During the day they also had an opportunity to share ideas with one another, with discussions led by practicing catechists at each grade level. Sessions in the afternoon covered Hispanic ministry, confirmation preparation, youth ministry, adult formation, and the Christendom Catechetical program. Workshops were also designed to help new directors of religious education, and explore the topic of human dignity.

The catechists were sent back to their parishes with ideas about classroom prayer from Bob Temme, a representative from the Pflaum Publishing Group.

RELEVANT, ACCESSIBLE
Bogner said she became convinced that her students needed to know about Fulton Sheen because what he taught and his messages to the people who heard him on radio or watched him on television are still relevant and accessible.

“The things he taught are the things we teach our kids,” she said. “He loved Mary. He loved prayer. He loved the sacraments. All of those things are the things we cover in our curriculum anyway.”

Instead of reading a book about prayer, for example, Bogner talked to the students about how the El Paso native made a daily Holy Hour.

“The kids just could not fathom that. Our once-a-month Holy Hour is a stretch for them sometimes,” she acknowledged. “We used that to talk about why he made that decision and why prayer was so important for him.”

As part of that discussion they made a monstrance and talked about how to pray, using ACTS as a guide: adoration, contrition, thanksgiving and supplication. They also made a journal they could take with them to adoration to prepare for and enhance the experience.

“Something about Fulton Sheen resonated with them, that we are all called to holiness,” Bogner said. “You can be born in Pekin or El Paso or in Peoria and you are called to holiness; God has a unique plan and mission for your life,” she said. “That was the overwhelming message we kept coming back to.”

She said some sitting in the room might think, “That’s fine for you, Katie. You teach in a Catholic school. I don’t have time to do this,” but asked them to try it.

“Learn something about Fulton Sheen — more than you know now. Pick up one of his books or watch one of his YouTube videos.
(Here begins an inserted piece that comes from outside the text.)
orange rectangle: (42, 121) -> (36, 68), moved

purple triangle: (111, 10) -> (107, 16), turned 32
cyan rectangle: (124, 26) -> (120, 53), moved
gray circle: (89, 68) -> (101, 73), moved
Find some of his talks to listen to on your iPad on the way to work,” Bogner said.

“The more we know as catechists and the more we feed ourselves, the better influence we’ll be on our students. I think that’s the message Fulton Sheen would want us to hear today,” she said, encouraging them to take one little project and tie him into it.

“How often is it that we can say, ‘When I was 12 a man from my diocese was canonized’? That’s not going to happen very often and I would love for the kids of this generation to be able to say that as they grow up and tell their grandchildren someday,” Bogner said. “Maybe just take one thing you have to teach and connect Fulton Sheen to it.”

To help them — and anyone else who would like to do that — she has made her materials available on her blog, looktohimandberadiant.blogspot.com, and has established a Fulton Sheen Pinterest page.

CHANGING HEARTS
Temme, who has served as a pastoral associate, taught in a Catholic high school, and worked as a catechist and director of religious education, said it can be easy to fall into the habit of saying opening and closing prayers with students and calling it good. He challenged them to move beyond that, however.

“God does not need our prayer,” he told them. “We pray because it brings us closer to God. . . . We pray to change our hearts, to re-form ourselves.”
Prayer keeps us humble, grounded and real and students need to know that, Temme explained.

He invited them to try different forms of prayer in their own lives and said children need that variety, too. While it’s good to plan, some of the most meaningful prayer comes out of what is happening around them or in class, he said.

Prayer that incorporates movement, such as Stations of the Cross, help young people connect with the words and can satisfy their natural need to actively engage in what they’re studying.

One concrete way of involving the students is to encourage them to add patron saints that are important to them and their interests in a Litany of the Saints. St. Philomena, for example, is the patron saint of students, while St. Luigi is the patron saint of soccer players.

In central Illinois an obvious choice is St. Mary of the Immaculate Conception, who is the patroness of the Diocese of Peoria, he reminded them.